■ **Assignment**: Only the lines below, from the one with "năng trong một môi trường an toàn. Các giảng" through the one with "đã khẳng định Bojin Medical là một thương", are to be written out, exactly.

[Stored data]
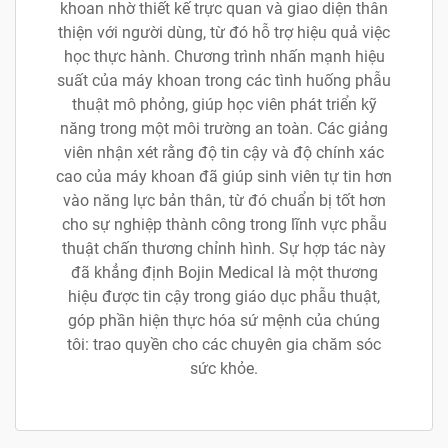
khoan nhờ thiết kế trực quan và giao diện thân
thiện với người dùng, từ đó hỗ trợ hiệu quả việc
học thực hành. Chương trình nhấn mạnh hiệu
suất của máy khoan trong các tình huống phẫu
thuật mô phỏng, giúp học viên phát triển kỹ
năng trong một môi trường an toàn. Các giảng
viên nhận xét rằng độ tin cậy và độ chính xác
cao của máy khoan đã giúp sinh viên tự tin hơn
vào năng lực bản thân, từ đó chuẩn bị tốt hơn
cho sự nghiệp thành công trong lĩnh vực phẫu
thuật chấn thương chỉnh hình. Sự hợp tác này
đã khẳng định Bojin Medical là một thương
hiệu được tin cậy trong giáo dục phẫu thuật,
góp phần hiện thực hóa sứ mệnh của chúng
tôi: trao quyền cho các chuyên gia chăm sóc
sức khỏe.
* * *
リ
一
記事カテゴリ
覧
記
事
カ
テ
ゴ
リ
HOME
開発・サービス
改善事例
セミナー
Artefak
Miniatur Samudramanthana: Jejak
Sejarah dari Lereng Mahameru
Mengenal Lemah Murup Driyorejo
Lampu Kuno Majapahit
* * *
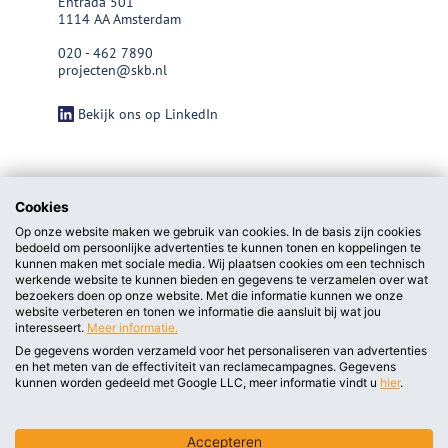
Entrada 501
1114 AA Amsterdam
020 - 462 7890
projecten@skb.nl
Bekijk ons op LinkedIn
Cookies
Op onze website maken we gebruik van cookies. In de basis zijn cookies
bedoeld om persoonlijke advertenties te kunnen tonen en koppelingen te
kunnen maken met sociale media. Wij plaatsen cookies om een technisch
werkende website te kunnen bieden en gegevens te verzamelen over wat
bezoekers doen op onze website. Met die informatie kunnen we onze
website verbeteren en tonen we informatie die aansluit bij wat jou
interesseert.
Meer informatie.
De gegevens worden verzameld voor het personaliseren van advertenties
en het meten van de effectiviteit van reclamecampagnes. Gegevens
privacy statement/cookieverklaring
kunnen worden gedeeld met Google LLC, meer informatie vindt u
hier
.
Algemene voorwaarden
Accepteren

■ **Result below**:
năng trong một môi trường an toàn. Các giảng
viên nhận xét rằng độ tin cậy và độ chính xác
cao của máy khoan đã giúp sinh viên tự tin hơn
vào năng lực bản thân, từ đó chuẩn bị tốt hơn
cho sự nghiệp thành công trong lĩnh vực phẫu
thuật chấn thương chỉnh hình. Sự hợp tác này
đã khẳng định Bojin Medical là một thương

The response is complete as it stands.